No, questions that are not unique to software development or require the perspective of a professional in the software development community do not belong on this site.
Per our FAQ:
Please make sure your question uniquely applies to programmers in general:
Questions that do not apply unique to professional software developers nor require knowledge or skills that are unique to those working in the software development profession are off-topic here. Non-disclosure agreements do not require the knowledge, experience, or expertise of professionals working in software development and are therefore off-topic for our site.
At one point, this question was flagged for possible migration to The Workplace. We pinged their moderators, who brought it up for discussion in their site chat. The Workplace tends to not accept questions that are legal-oriented, and the moderators did not accept the migration request. Therefore, it remained here and closed.
Older questions that are still open do not mean that it is OK to ask similar questions. If they are old enough, have enough interest, and have valuable answers, it might be OK to historically lock them. This lock prevents all editing or voting and indicates that the question is no longer a good example of an on-topic question, but contains information useful to our community. Other questions should be closed to properly reflect the scope of our site.
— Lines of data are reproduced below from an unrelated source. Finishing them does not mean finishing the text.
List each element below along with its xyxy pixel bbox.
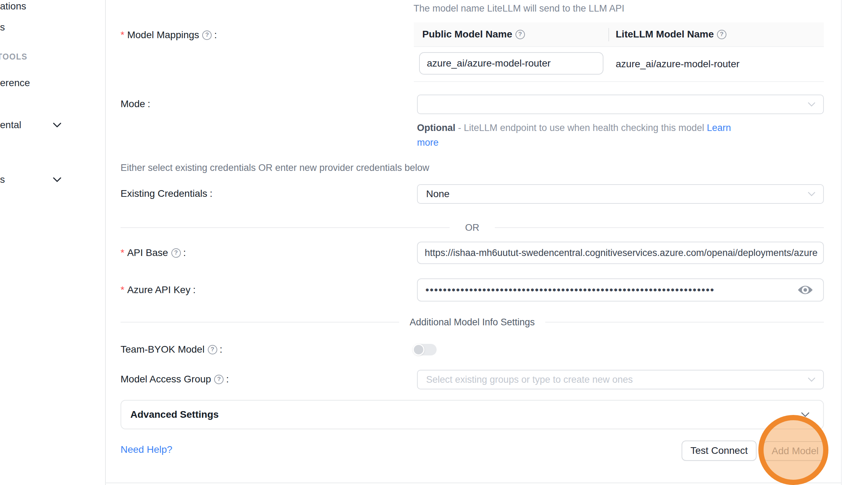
sidebar-item-label: ental xyxy=(0,119,21,131)
selected-value: None xyxy=(418,188,450,200)
help-question-icon[interactable]: ? xyxy=(515,30,525,39)
label-text: Existing Credentials xyxy=(121,188,207,199)
mode-select[interactable] xyxy=(417,95,824,114)
azure-api-key-label: * Azure API Key : xyxy=(121,283,196,297)
sidebar-item-truncated-2[interactable]: s xyxy=(0,20,5,34)
litellm-model-name-value: azure_ai/azure-model-router xyxy=(616,47,739,81)
header-text: Public Model Name xyxy=(422,29,512,40)
label-text: API Base xyxy=(127,247,168,258)
need-help-link[interactable]: Need Help? xyxy=(121,443,172,457)
label-text: Mode xyxy=(121,98,145,110)
header-text: LiteLLM Model Name xyxy=(616,29,714,40)
help-question-icon[interactable]: ? xyxy=(717,30,726,39)
help-question-icon[interactable]: ? xyxy=(214,375,224,384)
label-text: Team-BYOK Model xyxy=(121,344,205,355)
sidebar-item-truncated-4[interactable]: ental xyxy=(0,118,21,132)
chevron-down-icon xyxy=(808,377,815,382)
public-model-name-input[interactable] xyxy=(419,52,603,75)
divider-line xyxy=(121,322,399,323)
api-base-input[interactable] xyxy=(417,242,824,264)
add-model-page: ations s TOOLS erence ental s The model … xyxy=(0,0,868,485)
sidebar-item-truncated-3[interactable]: erence xyxy=(0,76,30,90)
help-question-icon[interactable]: ? xyxy=(202,30,212,40)
sidebar: ations s TOOLS erence ental s xyxy=(0,0,106,485)
sidebar-section-tools: TOOLS xyxy=(0,51,27,62)
team-byok-toggle[interactable] xyxy=(414,344,437,355)
team-byok-label: Team-BYOK Model ? : xyxy=(121,342,222,356)
label-text: Azure API Key xyxy=(127,284,191,296)
label-text: Model Mappings xyxy=(127,29,199,41)
credentials-note: Either select existing credentials OR en… xyxy=(121,161,429,174)
divider-line xyxy=(495,227,824,228)
select-placeholder: Select existing groups or type to create… xyxy=(418,374,633,385)
public-model-name-header: Public Model Name ? xyxy=(414,22,609,46)
or-divider: OR xyxy=(121,221,824,235)
table-header-row: Public Model Name ? LiteLLM Model Name ? xyxy=(414,22,824,47)
card-bottom-border xyxy=(105,483,842,483)
sidebar-item-label: s xyxy=(0,22,5,33)
model-access-group-select[interactable]: Select existing groups or type to create… xyxy=(417,370,824,389)
existing-credentials-label: Existing Credentials : xyxy=(121,187,212,201)
masked-password-value: ••••••••••••••••••••••••••••••••••••••••… xyxy=(425,279,790,301)
eye-icon[interactable] xyxy=(797,284,813,296)
divider-line xyxy=(545,322,824,323)
sidebar-item-truncated-1[interactable]: ations xyxy=(0,0,26,13)
label-colon: : xyxy=(220,344,223,355)
label-colon: : xyxy=(183,247,186,258)
chevron-down-icon[interactable] xyxy=(52,120,62,130)
help-question-icon[interactable]: ? xyxy=(171,248,181,258)
label-colon: : xyxy=(148,98,150,110)
help-question-icon[interactable]: ? xyxy=(208,345,217,354)
litellm-model-name-header: LiteLLM Model Name ? xyxy=(609,22,726,46)
header-column-divider xyxy=(608,28,609,41)
required-asterisk: * xyxy=(121,247,124,258)
divider-text: Additional Model Info Settings xyxy=(410,317,535,328)
add-model-button[interactable]: Add Model xyxy=(763,441,827,461)
label-colon: : xyxy=(210,188,212,199)
test-connect-button[interactable]: Test Connect xyxy=(682,441,757,461)
model-access-group-label: Model Access Group ? : xyxy=(121,372,229,386)
learn-more-link[interactable]: Learn xyxy=(707,123,731,133)
learn-more-link[interactable]: more xyxy=(417,137,439,148)
model-mappings-table: Public Model Name ? LiteLLM Model Name ?… xyxy=(414,22,824,82)
chevron-down-icon xyxy=(801,412,810,417)
label-colon: : xyxy=(214,29,217,41)
extra-text: - LiteLLM endpoint to use when health ch… xyxy=(456,123,707,133)
sidebar-item-label: erence xyxy=(0,77,30,89)
label-colon: : xyxy=(193,284,196,296)
existing-credentials-select[interactable]: None xyxy=(417,184,824,204)
advanced-settings-title: Advanced Settings xyxy=(121,409,219,420)
mode-extra-help: Optional - LiteLLM endpoint to use when … xyxy=(417,120,739,150)
sidebar-item-truncated-5[interactable]: s xyxy=(0,173,5,187)
sidebar-section-label: TOOLS xyxy=(0,52,27,62)
label-text: Model Access Group xyxy=(121,374,211,385)
chevron-down-icon xyxy=(808,102,815,107)
sidebar-item-label: s xyxy=(0,174,5,185)
model-name-helper-text: The model name LiteLLM will send to the … xyxy=(414,2,624,15)
advanced-settings-panel[interactable]: Advanced Settings xyxy=(121,400,824,429)
required-asterisk: * xyxy=(121,29,124,41)
divider-text: OR xyxy=(465,222,479,233)
additional-settings-divider: Additional Model Info Settings xyxy=(121,315,824,329)
azure-api-key-input[interactable]: ••••••••••••••••••••••••••••••••••••••••… xyxy=(417,278,824,302)
toggle-knob xyxy=(413,344,424,355)
chevron-down-icon xyxy=(808,192,815,196)
chevron-down-icon[interactable] xyxy=(52,174,62,185)
optional-emphasis: Optional xyxy=(417,123,456,133)
sidebar-item-label: ations xyxy=(0,1,26,12)
card-right-border xyxy=(841,0,842,485)
divider-line xyxy=(121,227,450,228)
table-row: azure_ai/azure-model-router xyxy=(414,47,824,82)
required-asterisk: * xyxy=(121,284,124,296)
api-base-label: * API Base ? : xyxy=(121,246,186,260)
mode-label: Mode : xyxy=(121,97,150,111)
model-mappings-label: * Model Mappings ? : xyxy=(121,28,217,42)
label-colon: : xyxy=(226,374,229,385)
Part of the reason why old questions may not have been closed is that the community never voted to close them and no one flagged them for moderator review. The review queues are a recent addition to help solve some of these problems and make questions with close votes more visible to users who can handle them.
Note that some questions may not have a home on the Stack Exchange network at this point in time. A lack of a better place does not mean the question can be asked anywhere and remain open. A Stack Exchange site is supposed to draw on a community of experts, in our case, experts about software development.